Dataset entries
━━━━━━

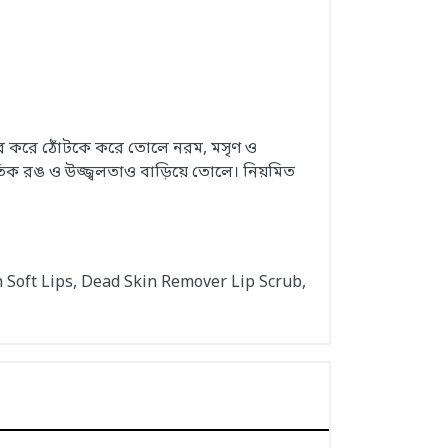
দূর করে ঠোঁটকে করে তোলে নরম, মসৃণ ও
াকৃতিক রঙ ও উজ্জ্বলতাও বাড়িয়ে তোলে। নিয়মিত
 Soft Lips, Dead Skin Remover Lip Scrub,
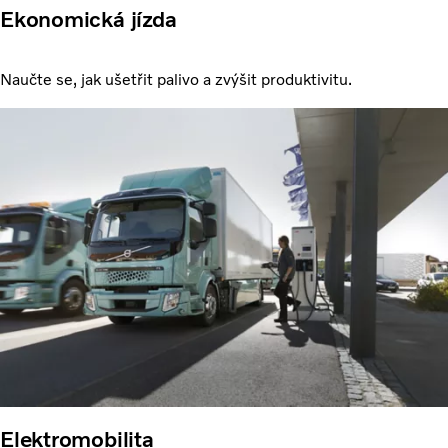
Ekonomická jízda
Naučte se, jak ušetřit palivo a zvýšit produktivitu.
Elektromobilita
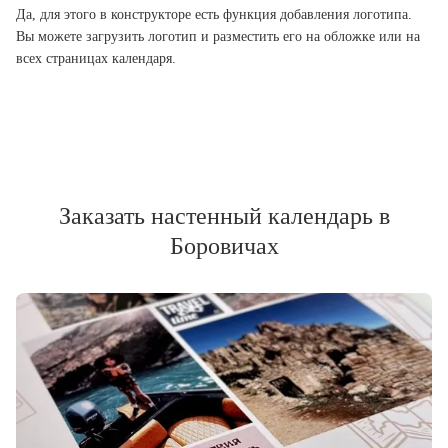
Да, для этого в конструкторе есть функция добавления логотипа.
Вы можете загрузить логотип и разместить его на обложке или на
всех страницах календаря.
Заказать настенный календарь в
Боровичах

━━━━━━

Write out the records once more, word for word, though without the pictures they contain.

দূর করে ঠোঁটকে করে তোলে নরম, মসৃণ ও
াকৃতিক রঙ ও উজ্জ্বলতাও বাড়িয়ে তোলে। নিয়মিত
 Soft Lips, Dead Skin Remover Lip Scrub,
Ekonomická jízda
Naučte se, jak ušetřit palivo a zvýšit produktivitu.
Elektromobilita
Да, для этого в конструкторе есть функция добавления логотипа.
Вы можете загрузить логотип и разместить его на обложке или на
всех страницах календаря.
Заказать настенный календарь в
Боровичах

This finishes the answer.